Our God is the Sustainer of the Universe. He gives His breath to all living creatures. He is the source of our life, in its biological miracles. Did you all read the story about one of the shooting victims this past week? Petra Anderson, the young lady that Tom and Cara are friends with; her story is all over the internet and has been picked up by some of the bloggers and wire services, but they are not quite sure what to make of it.
In short, she was hit in the face by buckshot from one of the early shotgun blasts. The BB hit her in the nose and went into her brain and lodged at the back of her head. The prognosis by the surgeons and neurological people was grim indeed, prior to surgery. After surgery they had a different view … of God.
You see when they went in they discovered a “birth defect” in Petra’s brain. A kind of tunnel or channel from front to back that simply had fluid in it, no brain matter at all. The BB from the shotgun entered through Petra’s nose, into that channel, all the way through her brain and ended next to her back skull.

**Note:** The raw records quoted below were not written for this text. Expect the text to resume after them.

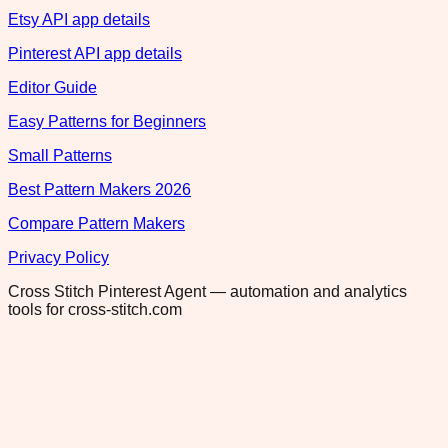
Etsy API app details
Pinterest API app details
Editor Guide
Easy Patterns for Beginners
Small Patterns
Best Pattern Makers 2026
Compare Pattern Makers
Privacy Policy
Cross Stitch Pinterest Agent — automation and analytics
tools for cross-stitch.com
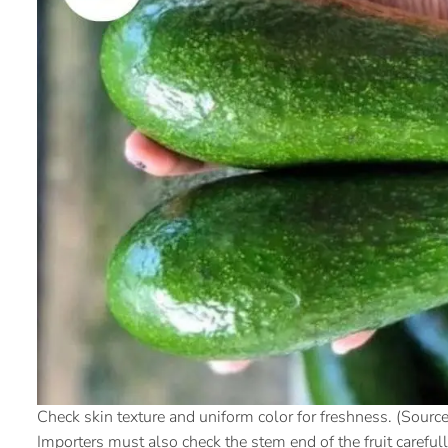
Check skin texture and uniform color for freshness. (Source:
Importers must also check the stem end of the fruit careful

In dislodging the BB they discovered the “fearful and wonderful way” that God had made Petra.
When Petra was born, God saw to it that the needed channel was supplied – by our reckoning a “birth defect” – serves no purpose, has no ill effects, in fact, was laying there silently waiting for this day. When it would save all that Petra is and loves about her life, a life that she now knows, was given her, from beginning to end, by a loving and powerful, all seeing and all knowing God.
Just like yours.
Let’s pray.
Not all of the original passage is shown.